Let’s say your e-commerce company ships a significant amount of orders to customers. At least 10% of them are returned because the address on the label is incorrect or incomplete. Such returns are costly for the company if the frequency of errors is constant. In cases like this, where the accuracy of information is critical for customer and supplier management, it is essential to have standardized data .
Database normalization is a process that largely requires unification of criteria for the collection and processing of information, as well as a similar amount of attention and patience. In the following lines, we will discuss the phases of the procedure required to obtain correct, enriched and duplicate-free data. We will also mention the benefits generated by this practice.
What is the process for obtaining normalized data?
In essence, data normalization is a process of organizing databases by applying a set of rules to clean up hat & bag image editing structure. The purpose of the procedure is to remove unnecessary duplications and dependencies from data tables and their related tables.
It is worth remembering that duplicate data is data generated by multiple users adding data to the database at the same time. But it also appears in databases whose design does not include duplicate detection. Unnecessary dependencies are relationships that should not exist between data. An example of this would be finding dependent qualifiers from third-party or temporary tables in an organization’s tax information record.

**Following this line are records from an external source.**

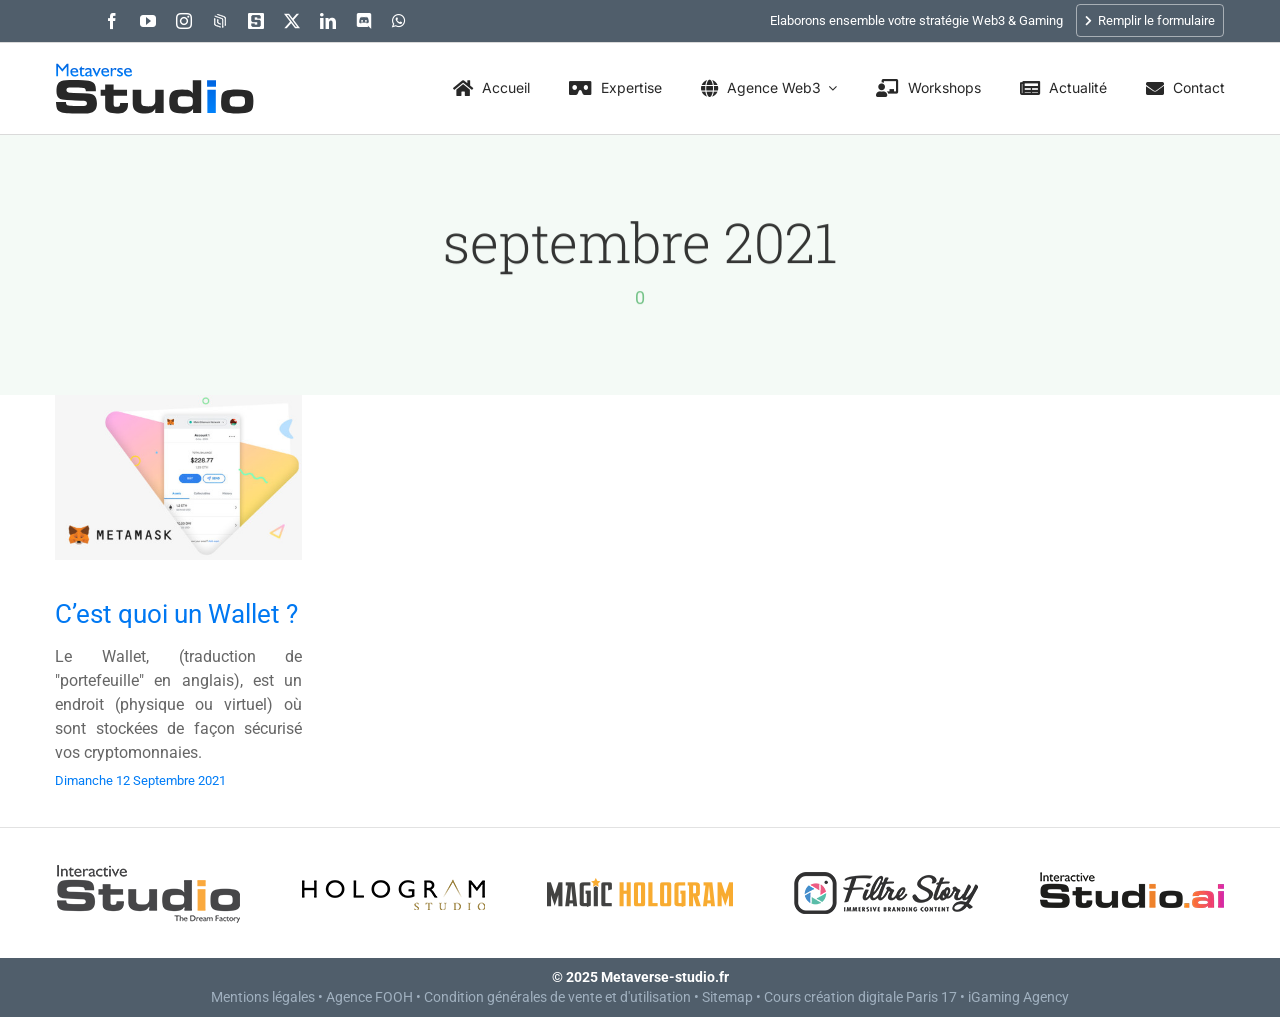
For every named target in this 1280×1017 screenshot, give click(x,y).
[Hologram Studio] (394, 867)
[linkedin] (328, 21)
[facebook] (112, 21)
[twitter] (292, 21)
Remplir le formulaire (1150, 20)
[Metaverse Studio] (155, 72)
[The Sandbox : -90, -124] (256, 21)
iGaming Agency (1018, 997)
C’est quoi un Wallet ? (176, 614)
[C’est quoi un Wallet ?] (179, 410)
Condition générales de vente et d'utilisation (557, 997)
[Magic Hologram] (640, 867)
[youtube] (148, 21)
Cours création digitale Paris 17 (860, 997)
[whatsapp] (399, 21)
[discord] (364, 21)
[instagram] (184, 21)
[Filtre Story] (886, 867)
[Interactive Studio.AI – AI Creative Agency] (1132, 867)
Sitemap (727, 997)
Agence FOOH (369, 997)
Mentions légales (263, 997)
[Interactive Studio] (148, 867)
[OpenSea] (220, 21)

This may require creating new tables and establishing relationships between them following rules designed both to protect the data and to obtain a much more flexible database after removing redundancies and dependencies.
Obviously, duplicate data takes up more space on the memory disk and in cloud storage . Apart from that, it can cause maintenance problems. When making changes to data present in multiple locations, these must be done exactly the same in each of them.
As an illustration, achieving normalized data for the current customer portfolio would allow temporary indicators to be eliminated from the record, for example, non-essential historical data. It is also possible to discard data that depends on third tables.
In particular, accurately assigning the data value is very important as this will be the only way to ensure the betting email list of duplicates. Consequently, changes will be made to the data and will be accurately cross-referenced.
Phases or levels to be met to obtain standardized data
There are actually several phases or levels of normalization applicable to databases. However, only three are the most common in organizations and are called “normal forms.” Each includes standards and criteria that establish the degree of vulnerability of the information to possible errors and inconsistencies. Generally, data Jinsi ya kutengeneza T-shirt ya Kipekee kwa Watoto Wako follows all three normal forms required for most applications are considered to be normalized at the highest level. These levels are briefly described below.
First normal form
To complete this first phase, you must do the following:
First, remove duplicate data groups from individual tables.
For each group of related data, it is essential to create a separate table.
Assigns a primary key to each group of related data, with no null attributes.
Avoid using multiple fields in the same table to store similar data.
It is also important not to include data with identical meanings in the same table. You should also make sure that the attributes are minimal and indivisible and that the rows and columns are clearly independent. This will prevent a possible change in order from modifying their meaning.
Second normal form
At this point, you need to consider managing multiple records. In other words, if a data set applies to multiple records, it is advisable to create separate tables and relate them to each other with a foreign key.